According to the definition in the AI Act, AI systems that interact with humans pose a limited risk. Chatbots are a typical example. Anyone offering such applications is subject to a transparency obligation: a natural person must be informed that they are currently interacting with an AI system. Technical documentation of the training data and test procedures is also required. Compliance with applicable copyright law must also be demonstrated.
AI systems that cannot be assigned to any of the other risk categories are classified as “minimal risk”. The spectrum of applications ranges from spam filters to systems for the predictive maintenance of machines. Such AI applications do not have to meet any legal requirements. However, companies have the option of defining and applying voluntary rules of conduct for this type of AI system.
In addition to the various risk classes, the AI Act also defines specific regulations for so-called General Purpose AI (GPAI), i.e. AI models with a general purpose. These are AI systems that can be used for various purposes and generate content such as text or images, for example – as stand-alone systems or as an integral part of other systems.
GPAI models are generally regarded as models with limited risk and must therefore comply with the applicable transparency obligations. In addition, the AI Act introduces the category “GPAI models with systemic risk”. This includes GPAI models with a high potential impact, measured in terms of the cumulative computational effort required for training. They are subject to additional obligations regarding risk management and cyber security.
The AI Act provides for the establishment of a dedicated AI authority within the European Commission to monitor compliance with the rules. At national level, the relevant authorities will ensure that the provisions are complied with. They meet regularly in an EU committee to ensure a uniform interpretation of the law in the member states. Consumers have the right to complain to the authorities about inappropriate use of AI by companies.

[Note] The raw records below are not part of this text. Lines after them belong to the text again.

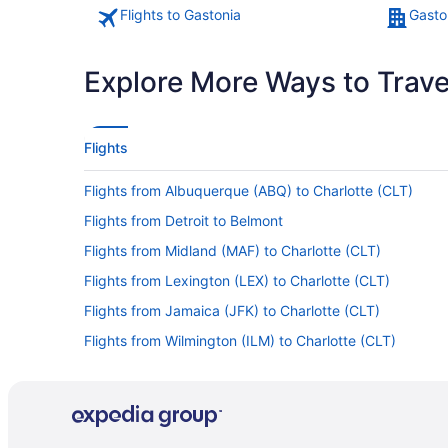
Flights to Gastonia
Gasto
Explore More Ways to Travel
Flights
Flights from Albuquerque (ABQ) to Charlotte (CLT)
Flights from Detroit to Belmont
Flights from Midland (MAF) to Charlotte (CLT)
Flights from Lexington (LEX) to Charlotte (CLT)
Flights from Jamaica (JFK) to Charlotte (CLT)
Flights from Wilmington (ILM) to Charlotte (CLT)
Flights from Chantilly (IAD) to Charlotte (CLT)
Flights from New Haven (HVN) to Charlotte (CLT)
Flights from Houston (HOU) to Charlotte (CLT)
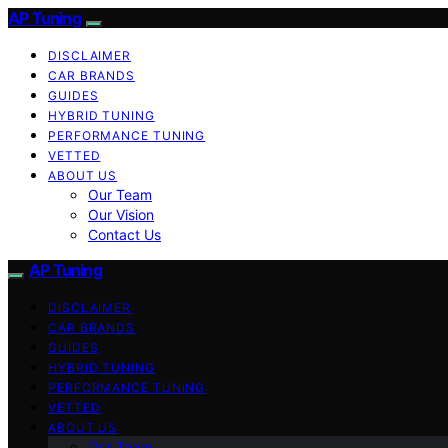
AP Tuning
DISCLAIMER
CAR BRANDS
GUIDES
HYBRID TUNING
PERFORMANCE TUNING
VETTED
ABOUT US
Our Team
Our Vision
Contact Us
AP Tuning
DISCLAIMER
CAR BRANDS
GUIDES
HYBRID TUNING
PERFORMANCE TUNING
VETTED
ABOUT US
Our Team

Member states are obliged to set up so-called regulatory sandboxes in which providers can test AI innovations during development. The law is intended to create the conditions for German and European companies and start-ups to be able to operate on an equal footing with the strong international players in the field of artificial intelligence.
Violations of the provisions of the AI Act can result in severe penalties. If AI systems prohibited in the EU are used (“unacceptable risk”), fines of 7% of annual global turnover or up to 35 million euros are envisaged. Companies that do not comply with their legal obligations can expect to be fined up to 3% of their turnover or 15 million euros. Those who provide incorrect information about their AI model will be fined 1.5% of their turnover or 7.5 million euros. Lower penalties are planned for start-ups and medium-sized companies.
The European Parliament adopted the AI Act on March 13, 2024. Formal approval by the European Council, which is made up of the heads of state and government of the 27 EU member states, is still pending. The AI Act will then be published in the Official Journal of the EU and will officially enter into force 20 days later.
There is a transitional period of 24 months for most of the provisions before they become binding. However, some provisions will apply earlier: The ban on AI systems with unacceptable risk applies just six months after the AI Act comes into force and the regulations on General Purpose AI models take effect after twelve months. Due to this time window, companies are well advised to deal with the content of the AI Act as early as possible – and with the obligations that arise for them as a result.